Extracted data below:

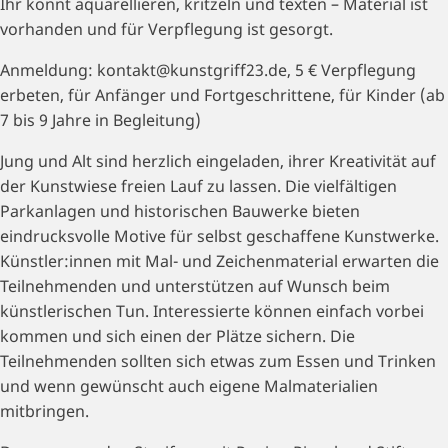
Ihr könnt aquarellieren, kritzeln und texten – Material ist
vorhanden und für Verpflegung ist gesorgt.
Anmeldung: kontakt@kunstgriff23.de, 5 € Verpflegung
erbeten, für Anfänger und Fortgeschrittene, für Kinder (ab
7 bis 9 Jahre in Begleitung)
Jung und Alt sind herzlich eingeladen, ihrer Kreativität auf
der Kunstwiese freien Lauf zu lassen. Die vielfältigen
Parkanlagen und historischen Bauwerke bieten
eindrucksvolle Motive für selbst geschaffene Kunstwerke.
Künstler:innen mit Mal- und Zeichenmaterial erwarten die
Teilnehmenden und unterstützen auf Wunsch beim
künstlerischen Tun. Interessierte können einfach vorbei
kommen und sich einen der Plätze sichern. Die
Teilnehmenden sollten sich etwas zum Essen und Trinken
und wenn gewünscht auch eigene Malmaterialien
mitbringen.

End of Extracted data.

- **What to produce**: The output consists solely of the lines from the line that contains "vorhanden und für Verpflegung ist gesorgt." through the final line of the data.

- **Written response**:
vorhanden und für Verpflegung ist gesorgt.
Anmeldung: kontakt@kunstgriff23.de, 5 € Verpflegung
erbeten, für Anfänger und Fortgeschrittene, für Kinder (ab
7 bis 9 Jahre in Begleitung)
Jung und Alt sind herzlich eingeladen, ihrer Kreativität auf
der Kunstwiese freien Lauf zu lassen. Die vielfältigen
Parkanlagen und historischen Bauwerke bieten
eindrucksvolle Motive für selbst geschaffene Kunstwerke.
Künstler:innen mit Mal- und Zeichenmaterial erwarten die
Teilnehmenden und unterstützen auf Wunsch beim
künstlerischen Tun. Interessierte können einfach vorbei
kommen und sich einen der Plätze sichern. Die
Teilnehmenden sollten sich etwas zum Essen und Trinken
und wenn gewünscht auch eigene Malmaterialien
mitbringen.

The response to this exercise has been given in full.